● WORK TO COMPLETE: Quote the lines from the line holding "Prachové roztoče sú" to the very end of the listing, exactly, and no others.

● STORED DATA:
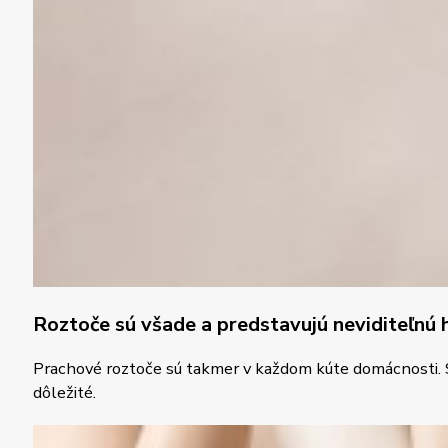
Roztoče sú všade a predstavujú neviditeľnú 
Prachové roztoče sú takmer v každom kúte domácnosti. Sú 
dôležité.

● SOLUTION TO THE EXERCISE:
Prachové roztoče sú takmer v každom kúte domácnosti. Sú 
dôležité.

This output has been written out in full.